In San Francisco, where start-ups dream of populating the world with self-driving cars and robots, another breed of company is aiming for riches this week: Levi Strauss & Company.
The maker of denim and Dockers, which traces its roots to the California Gold Rush, Levi's is expected to start trading on the public markets on Thursday for the second time in its 165-year history. The listing is a milestone for Levi's, which has experienced a resurgence in the past decade, overhauling its image, operations and the stretch in its jeans to resonate with today's shoppers who are increasingly disposed to athleisure wear.
Levi's, some say, might even be cool again.
"It took them time but they've been able to restore a lot of brand equity," said Marie Driscoll, a managing director who covers fashion and luxury at Coresight Research. "They have their authentic product that they've been making forever but adapted to what consumers want today."
This week's stock offering, which the company anticipates will raise more than $100 million, is an accomplishment for the chief executive, Charles V Bergh, and highlights Levi's ambitions to expand its apparel lines both in the United States and worldwide. Shares of the company are expected to sell for $14 to $16, which would value Levi's between $5.4 billion and $6.2 billion.
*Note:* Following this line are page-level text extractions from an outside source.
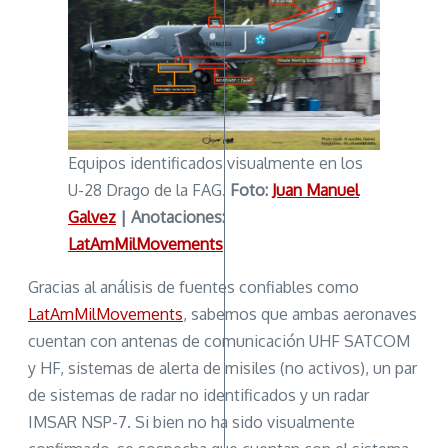
Equipos identificados visualmente en los
U-28 Drago de la FAG.
Foto:
Juan Manuel
Galvez
| Anotaciones:
LatAmMilMovements
Gracias al análisis de fuentes confiables como
LatAmMilMovements
, sabemos que ambas aeronaves
cuentan con antenas de comunicación UHF SATCOM
y HF, sistemas de alerta de misiles (no activos), un par
de sistemas de radar no identificados y un radar
IMSAR NSP-7. Si bien no ha sido visualmente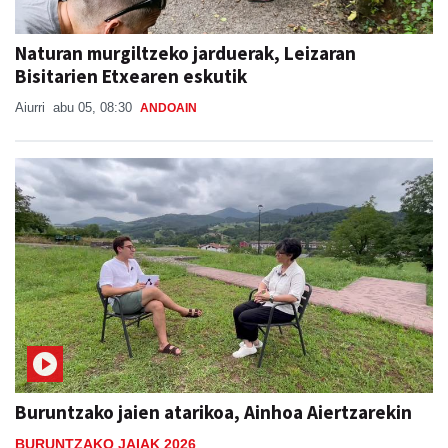
Naturan murgiltzeko jarduerak, Leizaran
Bisitarien Etxearen eskutik
Aiurri
abu 05, 08:30
ANDOAIN
Buruntzako jaien atarikoa, Ainhoa Aiertzarekin
BURUNTZAKO JAIAK 2026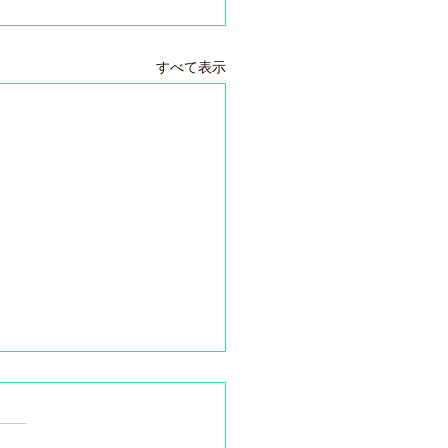
すべて表示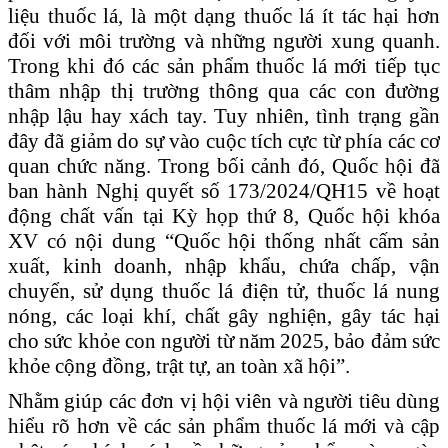
liệu thuốc lá, là một dạng thuốc lá ít tác hại hơn
đối với môi trường và những người x
u
ng quanh.
Trong khi đó các sản phẩm thuốc lá mới tiếp tục
thâm nhập thị trường thông qua các con đường
nhập lậu hay xách tay.
Tuy nhiên, tình trạng gần
đây đã giảm do sự vào cuộc tích cực từ phía các cơ
quan chức năng.
Trong bối cảnh đó, Quốc hội đã
ban hành Nghị quyết số 173/2024/QH15
về hoạt
động chất vấn tại Kỳ họp thứ 8, Quốc hội khóa
XV
có nội dung
“
Quốc
hội thống nhất cấm sản
xuất, kinh doanh, nhập khẩu, chứa chấp, vận
chuyển, sử dụng thuốc lá điện tử, thuốc lá nung
nóng, các loại khí, chất gây nghiện, gây tác hại
cho sức khỏe con người từ năm 2025, bảo đảm sức
khỏe cộng đồng, trật tự, an toàn xã
hội
”
.
Nhằm giúp các đơn vị
hội viên
và người tiêu dùng
hiểu rõ hơn về các sản phẩm thuốc lá mới và cập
Levi's, which invented the blue jean in 1873, is woven into America's history. Once the uniform of cowboys and miners in the American West, the company's denim went on to be worn by Hollywood stars like Marlon Brando, concertgoers at Woodstock and the young nationwide. But the company hit a series of challenges starting in the 1990s beyond the usual fluctuations in consumer tastes.
New teenage retailers, streetwear companies and low-cost private labels started to eat into its market share. Designer jeans gained appeal on the high end. Then came stumbles from some of the department stores selling its goods.